Ceuta come Roma: Dmitriev paragona la crisi migratoria alla caduta dell’Impero
Il rappresentante speciale del presidente russo per gli investimenti e la cooperazione economica con l’estero, Kirill Dmitriev, ha paragonato l’ondata di migranti irregolari diretti verso Ceuta, l’enclave spagnola sulla costa nordafricana, alla caduta di Roma sotto l’invasione dei barbari nel 410 d.C.
Sul suo profilo X, Dmitriev – che è anche amministratore delegato del Fondo russo per gli investimenti diretti (RDIF) – ha accostato l’immagine di quegli eventi storici alla cronaca di questi giorni, corredando il post con il dipinto “Destruction” di Thomas Cole, tratto dalla serie “The Course of Empire”, affiancato a una fotografia scattata a Ceuta.

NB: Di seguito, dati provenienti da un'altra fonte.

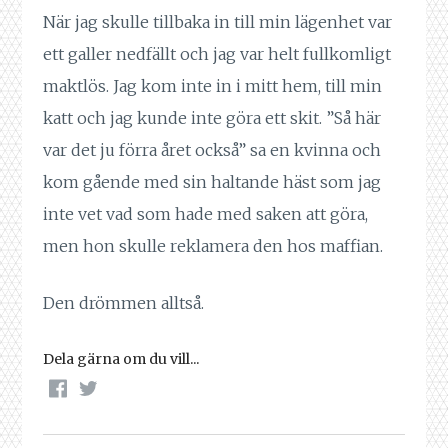
När jag skulle tillbaka in till min lägenhet var
ett galler nedfällt och jag var helt fullkomligt
maktlös. Jag kom inte in i mitt hem, till min
katt och jag kunde inte göra ett skit. ”Så här
var det ju förra året också” sa en kvinna och
kom gående med sin haltande häst som jag
inte vet vad som hade med saken att göra,
men hon skulle reklamera den hos maffian.
Den drömmen alltså.
Dela gärna om du vill...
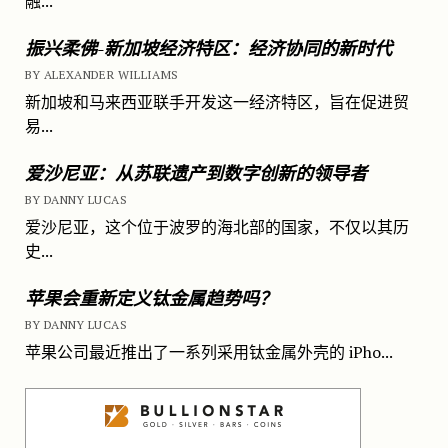
融...
振兴柔佛-新加坡经济特区：经济协同的新时代
BY ALEXANDER WILLIAMS
新加坡和马来西亚联手开发这一经济特区，旨在促进贸
易...
爱沙尼亚：从苏联遗产到数字创新的领导者
BY DANNY LUCAS
爱沙尼亚，这个位于波罗的海北部的国家，不仅以其历
史...
苹果会重新定义钛金属趋势吗？
BY DANNY LUCAS
苹果公司最近推出了一系列采用钛金属外壳的 iPho...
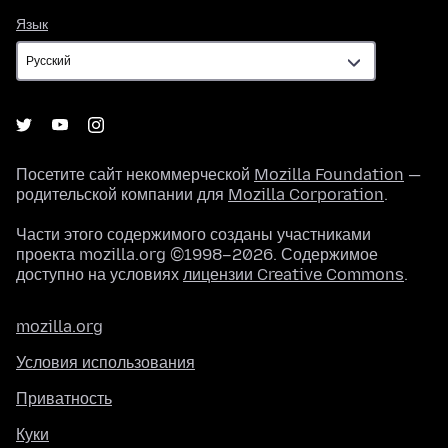
Язык
Язык
Посетите сайт некоммерческой
Mozilla Foundation
—
родительской компании для
Mozilla Corporation
.
Части этого содержимого созданы участниками
проекта mozilla.org ©1998–2026. Содержимое
доступно на условиях
лицензии Creative Commons
.
mozilla.org
Условия использования
Приватность
Куки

Il paragone arriva mentre la città autonoma spagnola affronta uno dei momenti più critici della sua storia recente. Secondo la stampa spagnola, negli ultimi sette giorni oltre 1.500 migranti avrebbero raggiunto Ceuta a nuoto dal Marocco, mentre altri avrebbero percorso il tragitto via terra; altre fonti parlano di un afflusso complessivo che potrebbe aver toccato le 20mila persone in una sola settimana. Il numero esatto degli arrivi resta comunque non confermato dalle autorità.
Di fronte all’emergenza, il governo spagnolo ha disposto l’invio dell’esercito a Ceuta, a supporto delle forze dell’ordine impegnate a mantenere la sicurezza nell’enclave.